▶ [Required action]:
Every line below that holds the string "układu" must be copied.

** Opening Exercise data block **

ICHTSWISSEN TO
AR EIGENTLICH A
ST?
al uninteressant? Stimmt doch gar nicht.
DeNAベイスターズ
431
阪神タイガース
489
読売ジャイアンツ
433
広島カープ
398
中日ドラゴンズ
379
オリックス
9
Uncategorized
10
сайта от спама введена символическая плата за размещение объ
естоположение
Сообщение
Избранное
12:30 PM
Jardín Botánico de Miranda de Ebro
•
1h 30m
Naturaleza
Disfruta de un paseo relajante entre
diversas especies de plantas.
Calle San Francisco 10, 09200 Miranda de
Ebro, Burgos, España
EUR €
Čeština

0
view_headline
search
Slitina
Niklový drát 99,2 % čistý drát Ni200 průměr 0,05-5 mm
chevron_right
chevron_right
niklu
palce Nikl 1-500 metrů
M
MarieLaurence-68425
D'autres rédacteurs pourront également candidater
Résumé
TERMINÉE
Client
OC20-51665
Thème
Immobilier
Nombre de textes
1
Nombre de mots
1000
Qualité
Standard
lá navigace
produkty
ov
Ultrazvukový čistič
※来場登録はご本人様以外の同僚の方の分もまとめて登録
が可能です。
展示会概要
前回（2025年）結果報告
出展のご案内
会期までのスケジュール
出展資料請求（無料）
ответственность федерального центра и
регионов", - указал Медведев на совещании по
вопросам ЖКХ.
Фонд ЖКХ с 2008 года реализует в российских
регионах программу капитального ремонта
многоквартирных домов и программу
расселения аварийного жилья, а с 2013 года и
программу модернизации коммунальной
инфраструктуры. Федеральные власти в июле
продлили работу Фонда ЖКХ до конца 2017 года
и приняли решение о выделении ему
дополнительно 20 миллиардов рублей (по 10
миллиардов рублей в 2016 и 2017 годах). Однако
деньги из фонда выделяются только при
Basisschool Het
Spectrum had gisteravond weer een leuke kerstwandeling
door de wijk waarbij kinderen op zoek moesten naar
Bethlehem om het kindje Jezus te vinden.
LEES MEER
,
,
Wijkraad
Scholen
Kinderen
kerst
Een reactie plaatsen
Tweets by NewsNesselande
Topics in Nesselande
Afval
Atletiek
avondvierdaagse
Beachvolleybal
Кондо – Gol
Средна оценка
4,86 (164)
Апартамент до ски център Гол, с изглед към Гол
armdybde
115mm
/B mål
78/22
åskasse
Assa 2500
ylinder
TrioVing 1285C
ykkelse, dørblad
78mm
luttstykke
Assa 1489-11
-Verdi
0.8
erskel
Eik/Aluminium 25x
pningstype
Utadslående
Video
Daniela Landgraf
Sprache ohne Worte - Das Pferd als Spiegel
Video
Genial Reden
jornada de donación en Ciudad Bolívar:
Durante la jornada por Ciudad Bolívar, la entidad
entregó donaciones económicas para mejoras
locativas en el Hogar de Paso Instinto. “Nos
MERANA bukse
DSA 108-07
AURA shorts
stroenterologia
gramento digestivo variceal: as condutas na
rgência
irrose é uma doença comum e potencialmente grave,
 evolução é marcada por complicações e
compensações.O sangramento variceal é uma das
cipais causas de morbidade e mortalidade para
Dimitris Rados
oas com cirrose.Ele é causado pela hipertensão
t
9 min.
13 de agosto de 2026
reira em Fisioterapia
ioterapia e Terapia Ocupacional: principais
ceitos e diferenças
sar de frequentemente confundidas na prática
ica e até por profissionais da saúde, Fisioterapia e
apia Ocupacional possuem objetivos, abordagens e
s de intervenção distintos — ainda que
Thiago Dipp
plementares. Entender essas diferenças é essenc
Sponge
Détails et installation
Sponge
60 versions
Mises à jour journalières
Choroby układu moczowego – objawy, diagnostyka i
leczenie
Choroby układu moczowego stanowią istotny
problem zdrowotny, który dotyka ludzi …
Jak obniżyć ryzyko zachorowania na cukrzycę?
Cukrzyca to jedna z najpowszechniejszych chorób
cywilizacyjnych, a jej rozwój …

** Closing Exercise data block **

▶ [Solution for this problem]:
Choroby układu moczowego – objawy, diagnostyka i
Choroby układu moczowego stanowią istotny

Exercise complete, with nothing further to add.